Harvest season for winter wheat should already be underway in Texas. (Winter wheat is planted in late summer or early autumn, grows green like the grass it is, then goes dormant through the winter, reviving and producing tiny flowers in the spring, followed by seed which first swells then dries hard.)
Harvesters will, in recent weeks, have been assembling and preparing equipment and crews, firming up agreements with farmers and attempting to fill any large gaps in their schedules.
They'll be moving north with the tide of ripening wheat, clipping seed heads from stalks and threshing them in a single operation, in field after field, working first for one farmer, then another, then another, each one generally located further north than the last.
On highways you'll frequently see their large combine harvesters go by on trailers, with their headers (the wide cross-piece that mounts on the front of the machine) either nestled in the backs of the trucks they'll use to haul the grain to shipping/storage facilities (elevators) or towed separately.
It happens every year, beginning about this time, a great parade, hundreds of miles wide, passing from south to north over a period of two or three months and lasting about two weeks as it passes by any point along the way. With it comes the smell and fine airborne grit of pulverized wheat stalks, the sound of engines, and a general bustle, partly owing to the harvest activity itself and partly to the temporarily swollen populations of otherwise sedate rural communities.
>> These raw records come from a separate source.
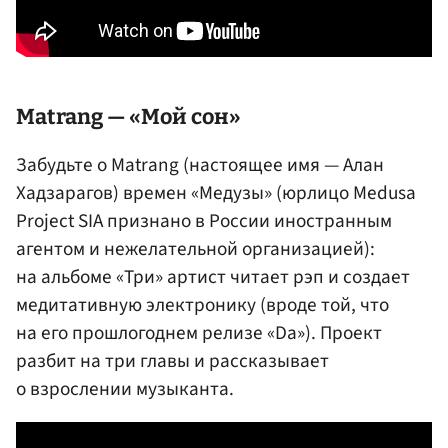
Matrang — «Мой сон»
Забудьте о Matrang (настоящее имя — Алан
Хадзарагов) времен «Медузы» (юрлицо Medusa
Project SIA признано в России иностранным
агентом и нежелательной организацией):
на альбоме «Три» артист читает рэп и создает
медитативную электронику (вроде той, что
на его прошлогоднем релизе «Da»). Проект
разбит на три главы и рассказывает
о взрослении музыканта.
Rain, particularly a storm which brings several days of drizzle over a large area, can slow harvest activity to a halt, both because the combines easily bog down in wet fields and because the grain must be dry (around 14% moisture content) when it goes into storage. Rain means downtime, which some may use to make a quick run to a home hundreds of miles away, while others will stay close, to be ready for a break in the weather. Rain means new faces in what few bars there are and a subdued party atmosphere, kept in check partly by the knowledge that crew bosses have little patience for hangover-induced imprecision in handling harvest equipment, which can cause extra time in a field, cleaning up bits that were missed on the first pass or unnecessary downtime to clear a header of dirt scooped from a terrace, or worse.
Sometimes particular fields won't have dried out sufficiently by the time the harvesters have moved on, and farmers who own their own combines may end up spending another couple of weeks cutting these.
Occasionally a field never does dry out, and the crop sprouts on the stalk, or rots before it can be harvested. Savvy farmers replant such fields to something other than wheat.